### AIM OF THE EXERCISE:
Since the pictures are not wanted, copy only the text of every record exactly.

### EXERCISE MATERIALS:
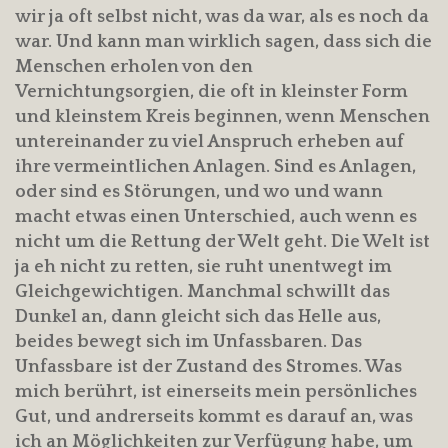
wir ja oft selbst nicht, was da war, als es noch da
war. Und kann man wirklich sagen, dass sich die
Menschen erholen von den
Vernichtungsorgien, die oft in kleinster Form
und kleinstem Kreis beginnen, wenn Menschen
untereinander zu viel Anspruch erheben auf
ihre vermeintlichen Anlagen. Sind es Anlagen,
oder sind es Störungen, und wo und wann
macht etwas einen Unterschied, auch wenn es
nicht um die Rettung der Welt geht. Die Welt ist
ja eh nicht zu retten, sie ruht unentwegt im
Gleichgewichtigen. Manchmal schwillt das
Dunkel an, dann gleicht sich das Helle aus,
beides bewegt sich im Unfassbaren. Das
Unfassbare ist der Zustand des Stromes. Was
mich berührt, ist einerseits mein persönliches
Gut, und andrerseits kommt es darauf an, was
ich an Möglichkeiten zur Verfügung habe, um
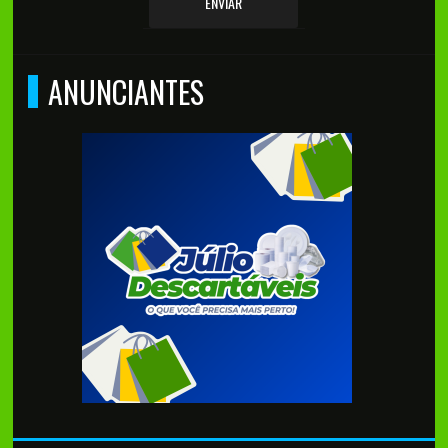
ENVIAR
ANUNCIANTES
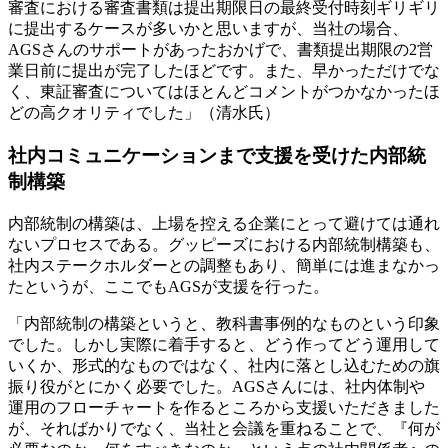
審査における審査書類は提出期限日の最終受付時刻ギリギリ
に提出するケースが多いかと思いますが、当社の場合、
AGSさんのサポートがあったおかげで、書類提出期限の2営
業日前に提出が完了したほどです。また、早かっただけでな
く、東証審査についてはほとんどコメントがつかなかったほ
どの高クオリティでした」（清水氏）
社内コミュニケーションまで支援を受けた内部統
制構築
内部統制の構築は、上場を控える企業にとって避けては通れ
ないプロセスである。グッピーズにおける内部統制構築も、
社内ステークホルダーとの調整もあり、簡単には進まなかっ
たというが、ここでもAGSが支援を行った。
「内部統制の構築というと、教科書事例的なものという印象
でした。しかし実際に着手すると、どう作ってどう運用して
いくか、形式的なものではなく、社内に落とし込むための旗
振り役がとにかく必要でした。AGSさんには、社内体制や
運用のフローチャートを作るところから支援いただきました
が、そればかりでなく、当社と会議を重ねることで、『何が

### FINISHED EXERCISE:
wir ja oft selbst nicht, was da war, als es noch da
war. Und kann man wirklich sagen, dass sich die
Menschen erholen von den
Vernichtungsorgien, die oft in kleinster Form
und kleinstem Kreis beginnen, wenn Menschen
untereinander zu viel Anspruch erheben auf
ihre vermeintlichen Anlagen. Sind es Anlagen,
oder sind es Störungen, und wo und wann
macht etwas einen Unterschied, auch wenn es
nicht um die Rettung der Welt geht. Die Welt ist
ja eh nicht zu retten, sie ruht unentwegt im
Gleichgewichtigen. Manchmal schwillt das
Dunkel an, dann gleicht sich das Helle aus,
beides bewegt sich im Unfassbaren. Das
Unfassbare ist der Zustand des Stromes. Was
mich berührt, ist einerseits mein persönliches
Gut, und andrerseits kommt es darauf an, was
ich an Möglichkeiten zur Verfügung habe, um
ENVIAR
ANUNCIANTES
審査における審査書類は提出期限日の最終受付時刻ギリギリ
に提出するケースが多いかと思いますが、当社の場合、
AGSさんのサポートがあったおかげで、書類提出期限の2営
業日前に提出が完了したほどです。また、早かっただけでな
く、東証審査についてはほとんどコメントがつかなかったほ
どの高クオリティでした」（清水氏）
社内コミュニケーションまで支援を受けた内部統
制構築
内部統制の構築は、上場を控える企業にとって避けては通れ
ないプロセスである。グッピーズにおける内部統制構築も、
社内ステークホルダーとの調整もあり、簡単には進まなかっ
たというが、ここでもAGSが支援を行った。
「内部統制の構築というと、教科書事例的なものという印象
でした。しかし実際に着手すると、どう作ってどう運用して
いくか、形式的なものではなく、社内に落とし込むための旗
振り役がとにかく必要でした。AGSさんには、社内体制や
運用のフローチャートを作るところから支援いただきました
が、そればかりでなく、当社と会議を重ねることで、『何が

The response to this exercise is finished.